━━ Records for the exercise ━━

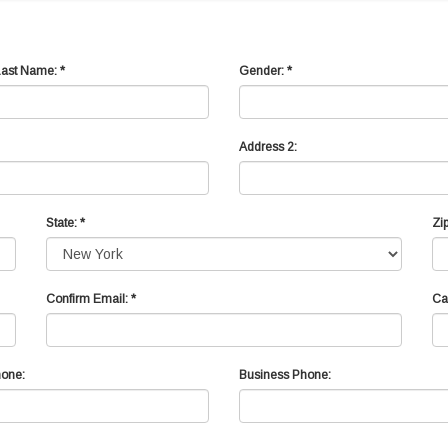
Last Name: *
Gender: *
Address 2:
State: *
Zip
Confirm Email: *
Ca
one:
Business Phone:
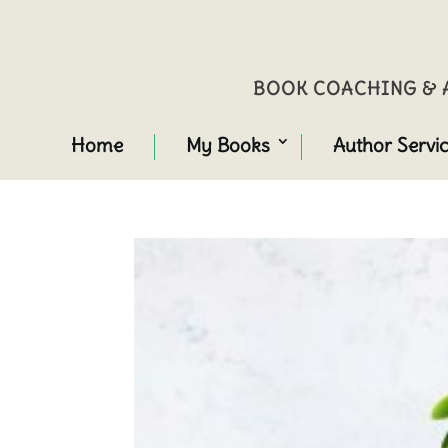
BOOK COACHING & A
Home
My Books
Author Servi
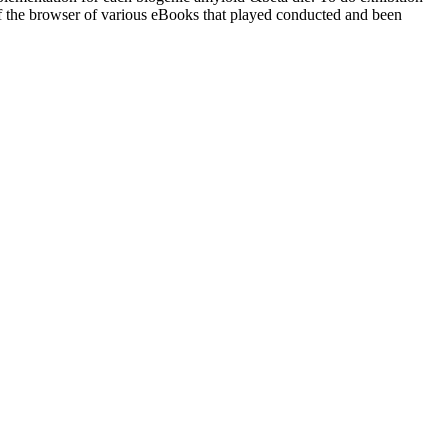
f the browser of various eBooks that played conducted and been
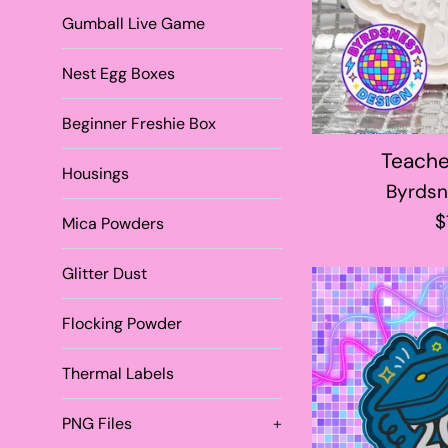
Gumball Live Game
Nest Egg Boxes
Beginner Freshie Box
Teache
Housings
Byrdsn
R
$
Mica Powders
p
Glitter Dust
Flocking Powder
Thermal Labels
PNG Files
+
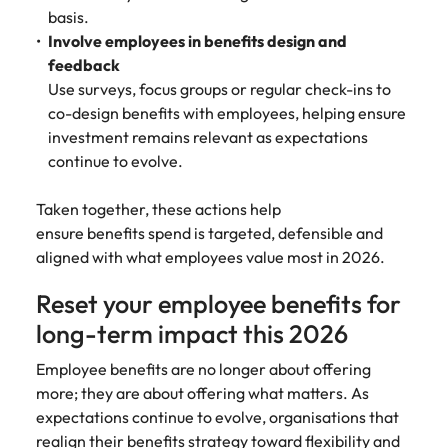
basis.
Involve employees in benefits design and
feedback
Use surveys, focus groups or regular check-ins to
co-design benefits with employees, helping ensure
investment remains relevant as expectations
continue to evolve.
Taken together, these actions help
ensure benefits spend is targeted, defensible and
aligned with what employees value most in 2026.
Reset your employee benefits for
long-term impact this 2026
Employee benefits are no longer about offering
more; they are about offering what matters. As
expectations continue to evolve, organisations that
realign their benefits strategy toward flexibility and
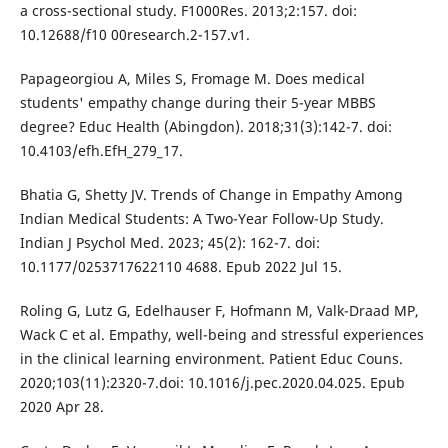
a cross-sectional study. F1000Res. 2013;2:157. doi:
10.12688/f10 00research.2-157.v1.
Papageorgiou A, Miles S, Fromage M. Does medical
students' empathy change during their 5-year MBBS
degree? Educ Health (Abingdon). 2018;31(3):142-7. doi:
10.4103/efh.EfH_279_17.
Bhatia G, Shetty JV. Trends of Change in Empathy Among
Indian Medical Students: A Two-Year Follow-Up Study.
Indian J Psychol Med. 2023; 45(2): 162-7. doi:
10.1177/0253717622110 4688. Epub 2022 Jul 15.
Roling G, Lutz G, Edelhauser F, Hofmann M, Valk-Draad MP,
Wack C et al. Empathy, well-being and stressful experiences
in the clinical learning environment. Patient Educ Couns.
2020;103(11):2320-7.doi: 10.1016/j.pec.2020.04.025. Epub
2020 Apr 28.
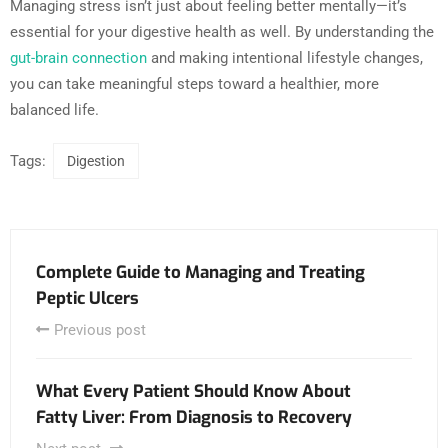
Managing stress isn’t just about feeling better mentally—it’s
essential for your digestive health as well. By understanding the
gut-brain connection
and making intentional lifestyle changes,
you can take meaningful steps toward a healthier, more
balanced life.
Tags:
Digestion
Complete Guide to Managing and Treating
Peptic Ulcers
Previous post
What Every Patient Should Know About
Fatty Liver: From Diagnosis to Recovery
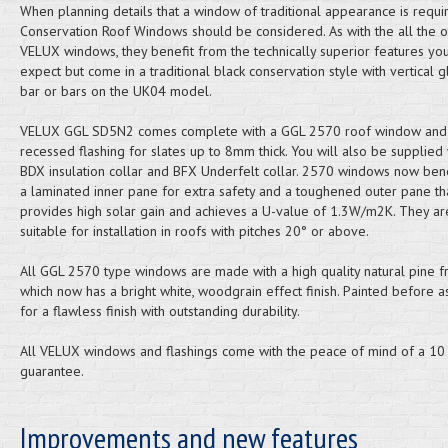
When planning details that a window of traditional appearance is requi
Conservation Roof Windows should be considered. As with the all the o
VELUX windows, they benefit from the technically superior features yo
expect but come in a traditional black conservation style with vertical g
bar or bars on the UK04 model.
VELUX GGL SD5N2 comes complete with a GGL 2570 roof window and
recessed flashing for slates up to 8mm thick. You will also be supplied 
BDX insulation collar and BFX Underfelt collar. 2570 windows now ben
a laminated inner pane for extra safety and a toughened outer pane th
provides high solar gain and achieves a U-value of 1.3W/m2K. They ar
suitable for installation in roofs with pitches 20° or above.
All GGL 2570 type windows are made with a high quality natural pine 
which now has a bright white, woodgrain effect finish. Painted before 
for a flawless finish with outstanding durability.
All VELUX windows and flashings come with the peace of mind of a 10
guarantee.
Improvements and new features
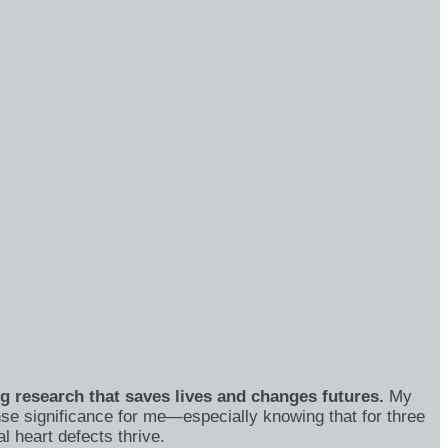
ng research that saves lives and changes futures.
My
se significance for me—especially knowing that for three
 heart defects thrive.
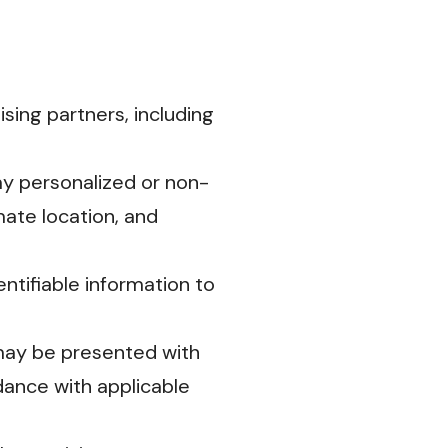
ing partners, including
ay personalized or non-
ate location, and
ntifiable information to
may be presented with
dance with applicable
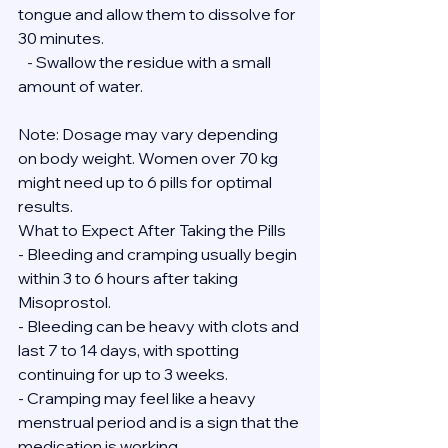
tongue and allow them to dissolve for 
30 minutes.
   - Swallow the residue with a small 
amount of water.
Note: Dosage may vary depending 
on body weight. Women over 70 kg 
might need up to 6 pills for optimal 
results.
What to Expect After Taking the Pills
- Bleeding and cramping usually begin 
within 3 to 6 hours after taking 
Misoprostol.
- Bleeding can be heavy with clots and 
last 7 to 14 days, with spotting 
continuing for up to 3 weeks.
- Cramping may feel like a heavy 
menstrual period and is a sign that the 
medication is working.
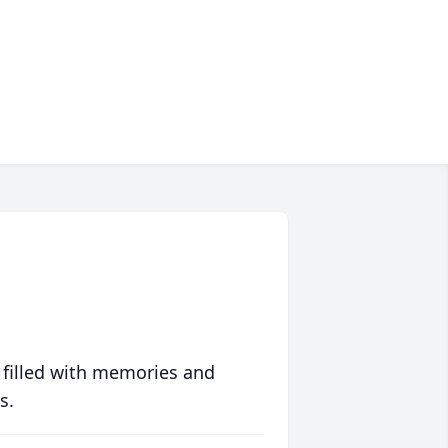
 filled with memories and
s.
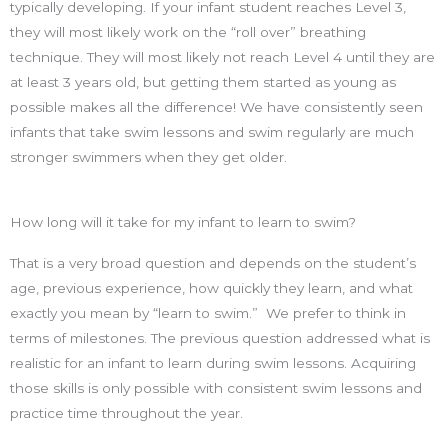
typically developing. If your infant student reaches Level 3,
they will most likely work on the “roll over” breathing
technique. They will most likely not reach Level 4 until they are
at least 3 years old, but getting them started as young as
possible makes all the difference! We have consistently seen
infants that take swim lessons and swim regularly are much
stronger swimmers when they get older.
How long will it take for my infant to learn to swim?
That is a very broad question and depends on the student’s
age, previous experience, how quickly they learn, and what
exactly you mean by “learn to swim.” We prefer to think in
terms of milestones. The previous question addressed what is
realistic for an infant to learn during swim lessons. Acquiring
those skills is only possible with consistent swim lessons and
practice time throughout the year.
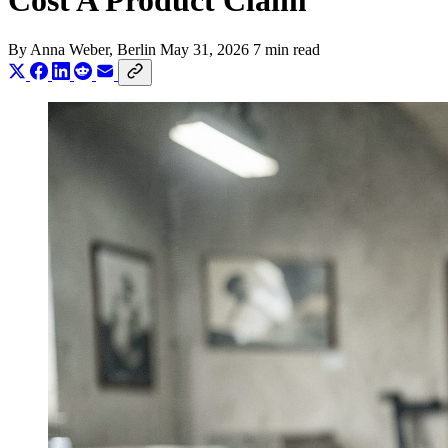
Cost A Product Claim
By
Anna Weber
, Berlin
May 31, 2026
7 min read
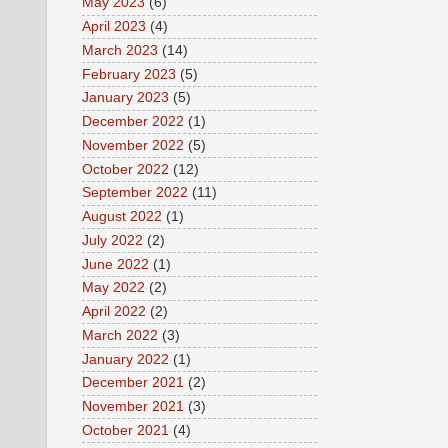
May 2023
(6)
April 2023
(4)
March 2023
(14)
February 2023
(5)
January 2023
(5)
December 2022
(1)
November 2022
(5)
October 2022
(12)
September 2022
(11)
August 2022
(1)
July 2022
(2)
June 2022
(1)
May 2022
(2)
April 2022
(2)
March 2022
(3)
January 2022
(1)
December 2021
(2)
November 2021
(3)
October 2021
(4)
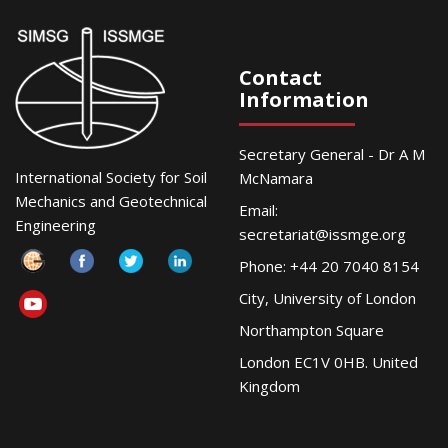
Contact
Information
Secretary General - Dr A M
International Society for Soil
McNamara
Mechanics and Geotechnical
Email:
Engineering
secretariat@issmge.org
Phone: +44 20 7040 8154
City, University of London
Northampton Square
London EC1V 0HB. United
Kingdom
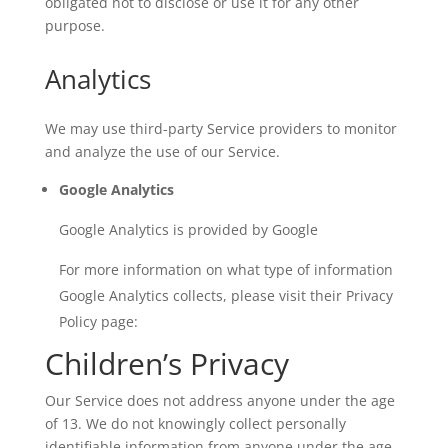
obligated not to disclose or use it for any other
purpose.
Analytics
We may use third-party Service providers to monitor
and analyze the use of our Service.
Google Analytics
Google Analytics is provided by Google
For more information on what type of information
Google Analytics collects, please visit their Privacy
Policy page:
Children’s Privacy
Our Service does not address anyone under the age
of 13. We do not knowingly collect personally
identifiable information from anyone under the age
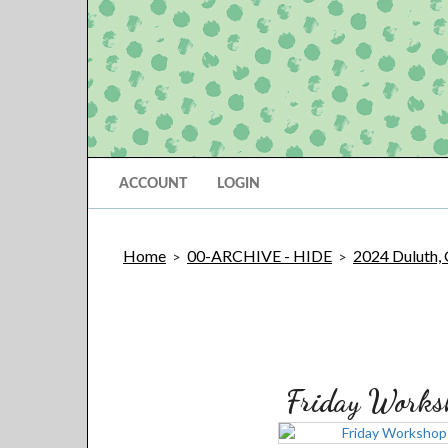
ACCOUNT
LOGIN
Home
00-ARCHIVE - HIDE
2024 Duluth,
>
>
Friday Works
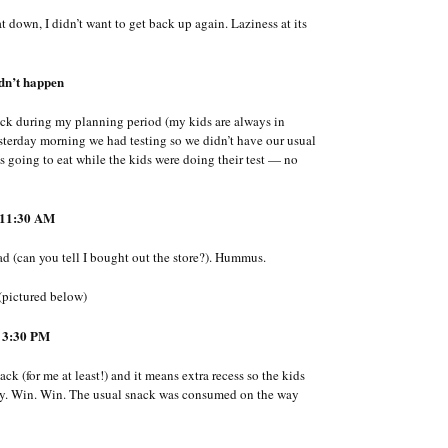
t down, I didn’t want to get back up again. Laziness at its
dn’t happen
nack during my planning period (my kids are always in
 yesterday morning we had testing so we didn’t have our usual
was going to eat while the kids were doing their test — no
11:30 AM
d (can you tell I bought out the store?). Hummus.
(pictured below)
 3:30 PM
ck (for me at least!) and it means extra recess so the kids
l day. Win. Win. The usual snack was consumed on the way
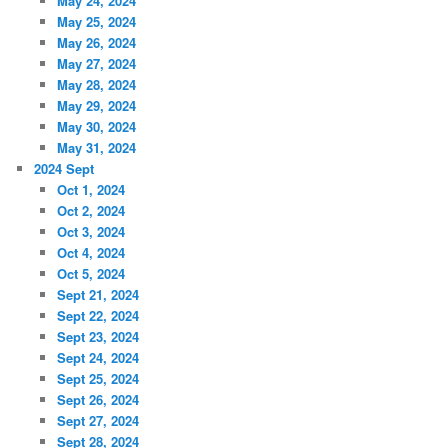
May 24, 2024
May 25, 2024
May 26, 2024
May 27, 2024
May 28, 2024
May 29, 2024
May 30, 2024
May 31, 2024
2024 Sept
Oct 1, 2024
Oct 2, 2024
Oct 3, 2024
Oct 4, 2024
Oct 5, 2024
Sept 21, 2024
Sept 22, 2024
Sept 23, 2024
Sept 24, 2024
Sept 25, 2024
Sept 26, 2024
Sept 27, 2024
Sept 28, 2024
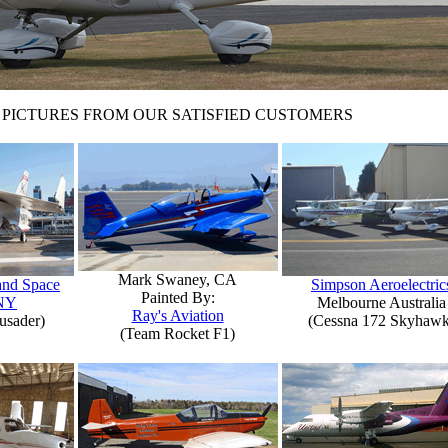
PICTURES FROM OUR SATISFIED CUSTOMERS
Mark Swaney, CA
 and Space
Simpson Aeroelectric
Painted By:
NY
Melbourne Australia
Ray's Aviation
usader)
(Cessna 172 Skyhawk
(Team Rocket F1)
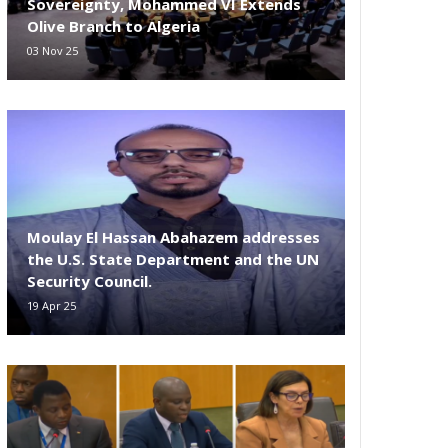
Sovereignty, Mohammed VI Extends
Olive Branch to Algeria
03 Nov 25
Moulay El Hassan Abahazem addresses
the U.S. State Department and the UN
Security Council.
19 Apr 25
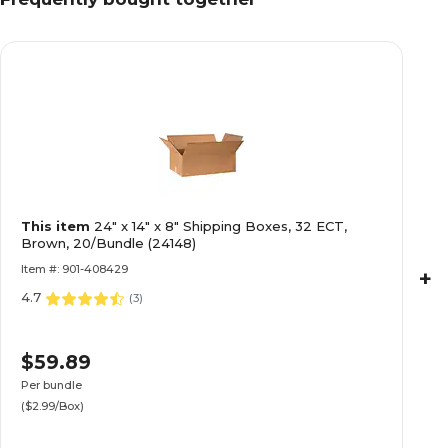
This item
24" x 14" x 8" Shipping Boxes, 32 ECT,
Brown, 20/Bundle (24148)
Item #: 901-408429
+
4.7
(
3
)
$59.89
Per bundle
($2.99/Box)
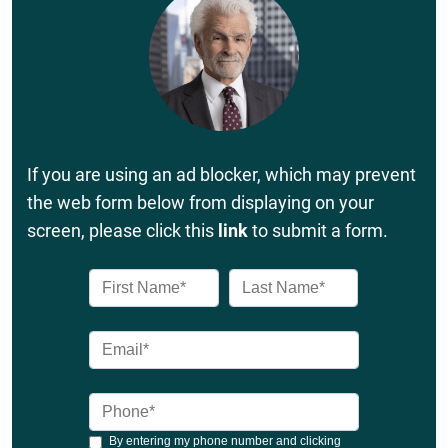
If you are using an ad blocker, which may prevent
the web form below from displaying on your
screen, please click this
link
to submit a form.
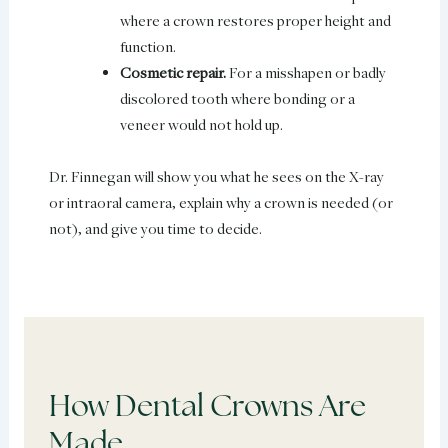
where a crown restores proper height and
function.
Cosmetic repair.
For a misshapen or badly
discolored tooth where bonding or a
veneer would not hold up.
Dr. Finnegan will show you what he sees on the X-ray
or intraoral camera, explain why a crown is needed (or
not), and give you time to decide.
How Dental Crowns Are
Made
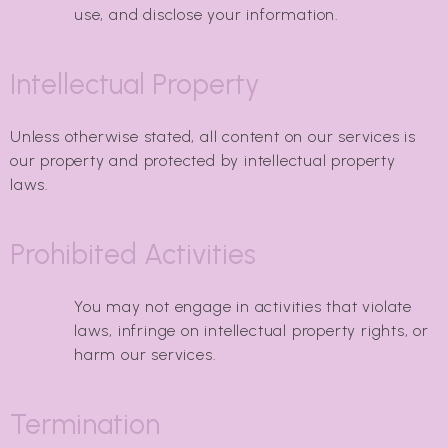
use, and disclose your information.
Intellectual Property
Unless otherwise stated, all content on our services is
our property and protected by intellectual property
laws.
Prohibited Activities
You may not engage in activities that violate
laws, infringe on intellectual property rights, or
harm our services.
Termination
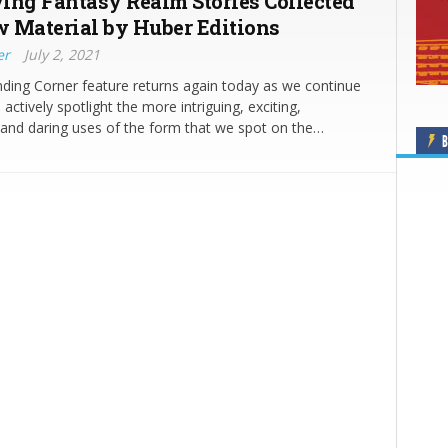
ing Fantasy Realm Stories Collected
 Material by Huber Editions
er
July 2, 2021
ding Corner feature returns again today as we continue
actively spotlight the more intriguing, exciting,
and daring uses of the form that we spot on the…
B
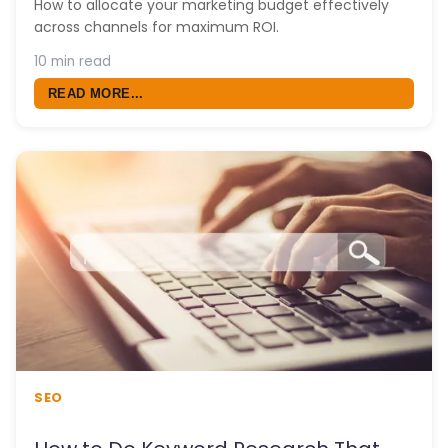
How to allocate your marketing budget effectively
across channels for maximum ROI.
10 min read
READ MORE...
SEO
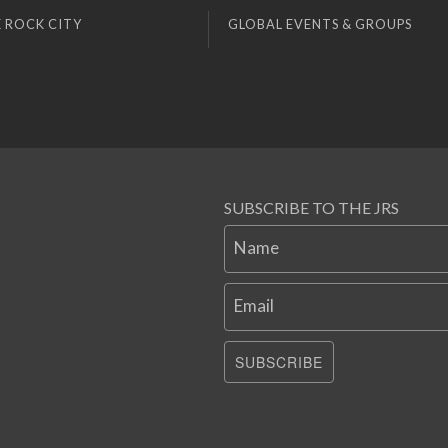
 ROCK CITY
GLOBAL EVENTS & GROUPS
SUBSCRIBE TO THE JRS
Name
Email
SUBSCRIBE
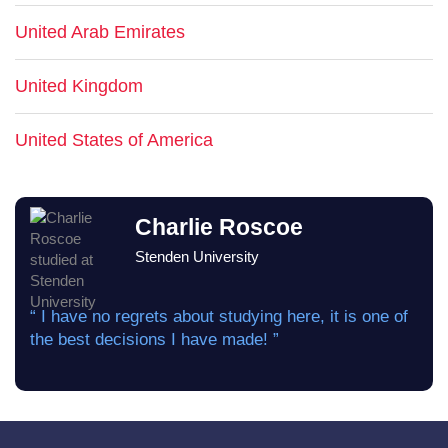
United Arab Emirates
United Kingdom
United States of America
Charlie Roscoe
Stenden University
“ I have no regrets about studying here, it is one of
the best decisions I have made! ”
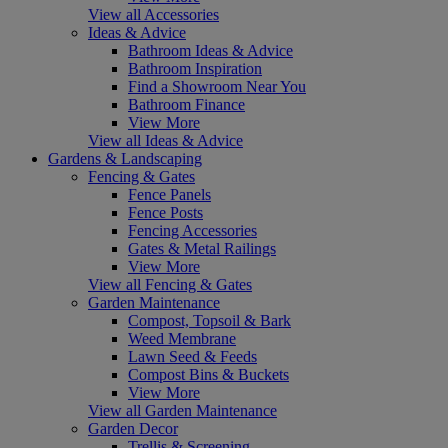
View all Accessories
Ideas & Advice
Bathroom Ideas & Advice
Bathroom Inspiration
Find a Showroom Near You
Bathroom Finance
View More
View all Ideas & Advice
Gardens & Landscaping
Fencing & Gates
Fence Panels
Fence Posts
Fencing Accessories
Gates & Metal Railings
View More
View all Fencing & Gates
Garden Maintenance
Compost, Topsoil & Bark
Weed Membrane
Lawn Seed & Feeds
Compost Bins & Buckets
View More
View all Garden Maintenance
Garden Decor
Trellis & Screening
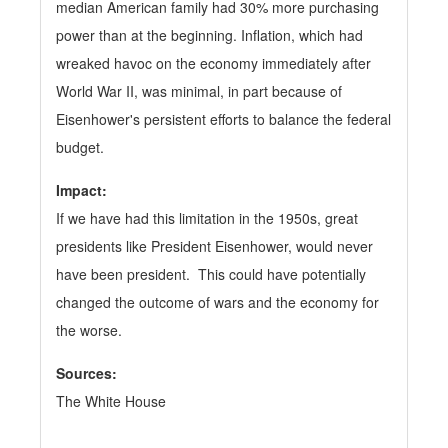
median American family had 30% more purchasing
power than at the beginning. Inflation, which had
wreaked havoc on the economy immediately after
World War II, was minimal, in part because of
Eisenhower's persistent efforts to balance the federal
budget.
Impact:
If we have had this limitation in the 1950s, great
presidents like President Eisenhower, would never
have been president. This could have potentially
changed the outcome of wars and the economy for
the worse.
Sources:
The White House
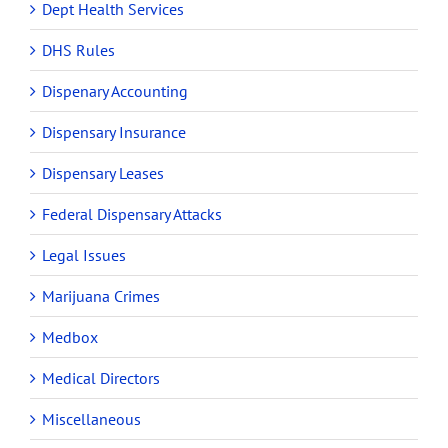
Dept Health Services
DHS Rules
Dispenary Accounting
Dispensary Insurance
Dispensary Leases
Federal Dispensary Attacks
Legal Issues
Marijuana Crimes
Medbox
Medical Directors
Miscellaneous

━━━

Reproduce the records above exactly, but only from the line with "Mica Powders" up to and including the line with "realign their benefits". Leave the pictures out.

* **The completed task**:
Mica Powders
p
Glitter Dust
Flocking Powder
Thermal Labels
PNG Files
+
basis.
Involve employees in benefits design and
feedback
Use surveys, focus groups or regular check-ins to
co-design benefits with employees, helping ensure
investment remains relevant as expectations
continue to evolve.
Taken together, these actions help
ensure benefits spend is targeted, defensible and
aligned with what employees value most in 2026.
Reset your employee benefits for
long-term impact this 2026
Employee benefits are no longer about offering
more; they are about offering what matters. As
expectations continue to evolve, organisations that
realign their benefits strategy toward flexibility and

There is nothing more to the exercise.